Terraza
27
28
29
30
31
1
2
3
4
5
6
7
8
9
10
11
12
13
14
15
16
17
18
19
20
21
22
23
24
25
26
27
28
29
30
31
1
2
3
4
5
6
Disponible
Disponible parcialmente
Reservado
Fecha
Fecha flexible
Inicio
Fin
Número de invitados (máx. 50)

Your objective — Return the full data above, line for line.

Written response —
Terraza
27
28
29
30
31
1
2
3
4
5
6
7
8
9
10
11
12
13
14
15
16
17
18
19
20
21
22
23
24
25
26
27
28
29
30
31
1
2
3
4
5
6
Disponible
Disponible parcialmente
Reservado
Fecha
Fecha flexible
Inicio
Fin
Número de invitados (máx. 50)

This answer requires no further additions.